I can teach you good software development skills, but you’re going to need to put in the effort to adopt them. Coding is essential and immensely crucial, and it’s important to be able to do it at least in a way that can be iterated upon and that can add value to the company’s product or business.
Good grasp of data distributions, data cleaning, and learning algorithms
As a data scientist, it’s important to know how to proceed towards your goal given the resources you have at your disposal. You need to have a basic understanding of how to take raw data and prepare it to be fed into a learning algorithm, and you should also know a bit about learning algorithms themselves.
Note, I don’t personally care if you can give all the details about how an algorithm works under the hood. What I do need to know is that you have a high-level understanding of what’s going on in the algorithm, and where it may work, and where it may fail.
I love talking to folks who are passionate about data science. It’s true that there can be something quite “magical” about seeing a prediction materialize from a set of previously meaningless data. Passionate people are driven to learn and understand more about their field, and that’s the type of person I want on my team.
If I can find someone that has all of the traits I’ve listed above, I’ll be fairly happy. But if I can find someone that has those traits, plus a few nice-to-have traits that I’ll mention below, I’ll be ecstatic.
Data science is founded on a good amount of math. Knowing that math allows a data scientist to modify the inner workings of algorithms (though such a task isn’t usually needed in applied/practical machine learning, the need for it does arise every now and then). Knowing the underpinnings of a learning algorithm or the statistical and probabilistic theory behind a concept can prove invaluable at certain points, and it would be fantastic to have someone on the team who can apply their theoretical knowledge to real world problems.

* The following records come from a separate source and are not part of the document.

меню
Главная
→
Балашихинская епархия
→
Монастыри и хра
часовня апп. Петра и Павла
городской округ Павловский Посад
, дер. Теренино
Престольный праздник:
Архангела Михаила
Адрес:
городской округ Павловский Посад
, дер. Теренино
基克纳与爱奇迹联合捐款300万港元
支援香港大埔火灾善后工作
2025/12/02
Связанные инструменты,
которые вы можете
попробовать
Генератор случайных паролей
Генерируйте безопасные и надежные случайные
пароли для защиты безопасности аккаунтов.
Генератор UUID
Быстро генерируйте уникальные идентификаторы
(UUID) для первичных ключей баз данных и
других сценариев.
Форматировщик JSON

Ability to grok white papers
Data science is a quickly evolving field, with new techniques and methodologies posted daily. It’s possible that a new technique that could greatly improve your predictive analytics application may be buried in a hard-to-read academic white paper.
Having the ability to read and understand these white papers could mean the difference between being at the forefront of implementing the “next” convolutional neural network, or being ignorant about it until it’s implemented in a popular framework.

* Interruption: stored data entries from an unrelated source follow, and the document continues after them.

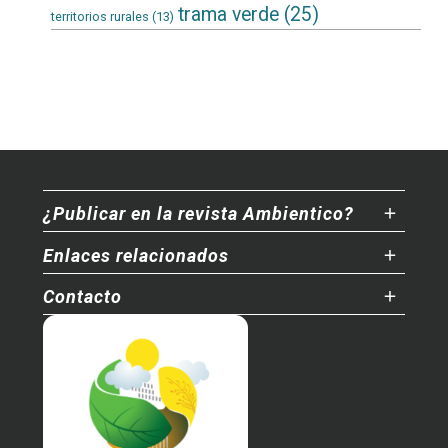
trama verde
(25)
territorios rurales
(13)
¿Publicar en la revista Ambientico?
Enlaces relacionados
Contacto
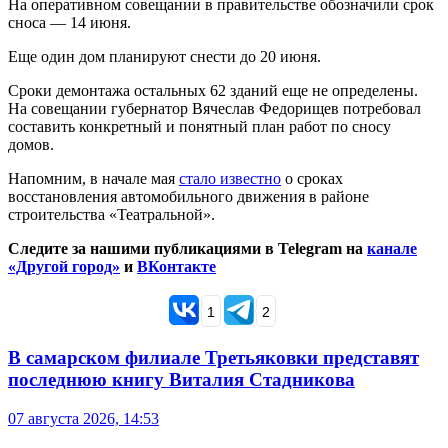
На оперативном совещании в правительстве обозначили срок
сноса — 14 июня.
Еще один дом планируют снести до 20 июня.
Сроки демонтажа остальных 62 зданий еще не определены.
На совещании губернатор Вячеслав Федорищев потребовал
составить конкретный и понятный план работ по сносу
домов.
Напомним, в начале мая
стало известно
о сроках
восстановления автомобильного движения в районе
строительства «Театральной».
Следите за нашими публикациями в Telegram на
канале
«Другой город»
и
ВКонтакте
1
2
В самарском филиале Третьяковки представят
последнюю книгу Виталия Стадникова
07 августа 2026, 14:53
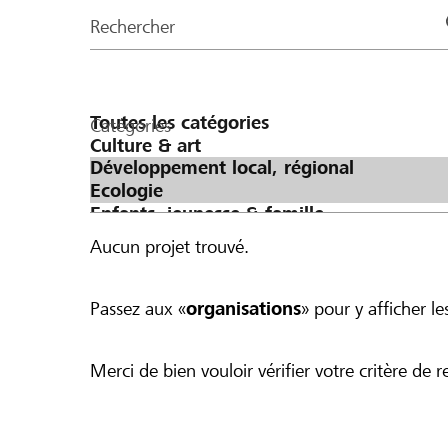
de
Rechercher
la
page
Catégories
Aucun projet trouvé.
Passez aux «
organisations
» pour y afficher les
Merci de bien vouloir vérifier votre critère de r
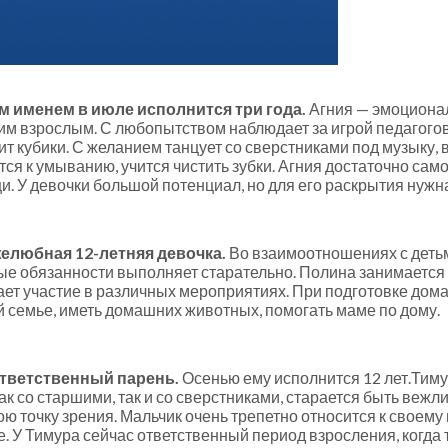
м именем в июле исполнится три года.
Агния — эмоциона
ким взрослым. С любопытством наблюдает за игрой педагогов
т кубики. С желанием танцует со сверстниками под музыку, в
ся к умыванию, учится чистить зубки. Агния достаточно само
. У девочки большой потенциал, но для его раскрытия нужн
елюбная 12-летняя девочка.
Во взаимоотношениях с деть
ые обязанности выполняет старательно. Полина занимается 
ает участие в различных мероприятиях. При подготовке дом
й семье, иметь домашних животных, помогать маме по дому.
ответственный парень.
Осенью ему исполнится 12 лет.Тим
как со старшими, так и со сверстниками, старается быть веж
ою точку зрения. Мальчик очень трепетно относится к своем
е. У Тимура сейчас ответственный период взросления, когда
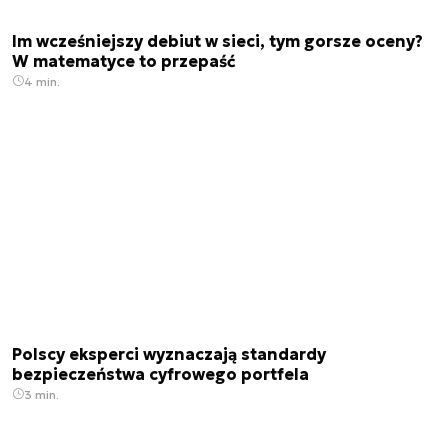
Im wcześniejszy debiut w sieci, tym gorsze oceny?
W matematyce to przepaść
4 min.
Polscy eksperci wyznaczają standardy
bezpieczeństwa cyfrowego portfela
3 min.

As a data scientist that has interviewed at larger companies, this may seem counterintuitive to you.
In fact, when I was interviewing for data scientist positions at a large, well-known Silicon Valley firm, the focus was frequently on statistical knowledge, understanding of the inner workings of algorithms, and giving silly coding tests.
The funny thing is that some candidates that do well in those sorts of interviews didn’t do so hot when working in their day-to-day roles. The reason I emphasize the softer skills first is because all throughout my career, from consulting to software engineering to startups to data science, the people that provide the most value are the people that can help and work well with those around them, regardless of their functional roles.

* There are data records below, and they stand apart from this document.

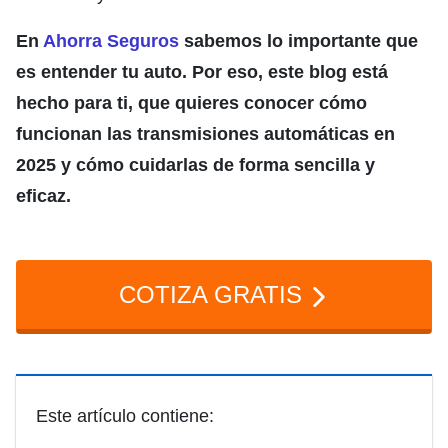
En
Ahorra Seguros
sabemos lo importante que
es entender tu auto. Por eso, este blog está
hecho para ti, que quieres conocer cómo
funcionan las transmisiones automáticas en
2025 y cómo cuidarlas de forma sencilla y
eficaz.
COTIZA GRATIS
Este artículo contiene:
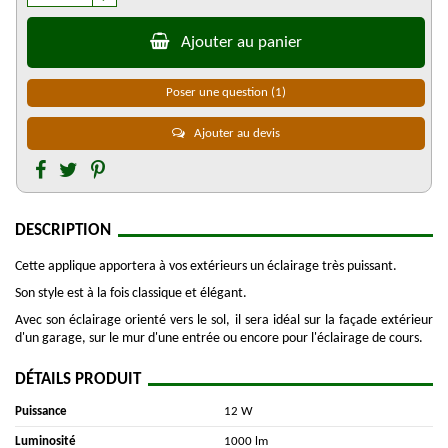
Ajouter au panier
Poser une question
(1)
Ajouter au devis
DESCRIPTION
Cette applique apportera à vos extérieurs un éclairage très puissant.
Son style est à la fois classique et élégant.
Avec son éclairage orienté vers le sol, il sera idéal sur la façade extérieur
d'un garage, sur le mur d'une entrée ou encore pour l'éclairage de cours.
DÉTAILS PRODUIT
Puissance
12 W
Luminosité
1000 lm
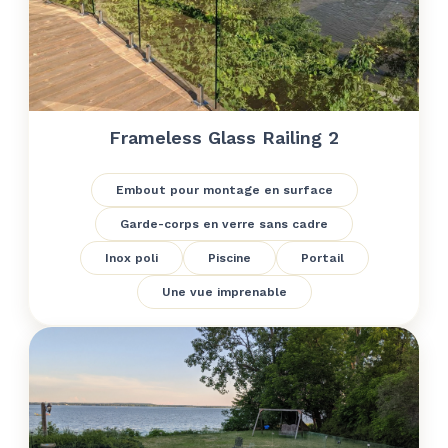
Frameless Glass Railing 2
Embout pour montage en surface
Garde-corps en verre sans cadre
Inox poli
Piscine
Portail
Une vue imprenable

With that said, it’s important to have a decent foundation on the technical skills that are needed for data science. The good part of this, though, is that those skills can be acquired over time with practice and diligence, so as long as you’re willing to put in the effort to learn and do some hard work, you can eventually acquire those skills.
So I’ll end with some questions. What about you? How do you approach data science recruiting? What are some of the most important areas you look for and how do you ensure that candidates have them?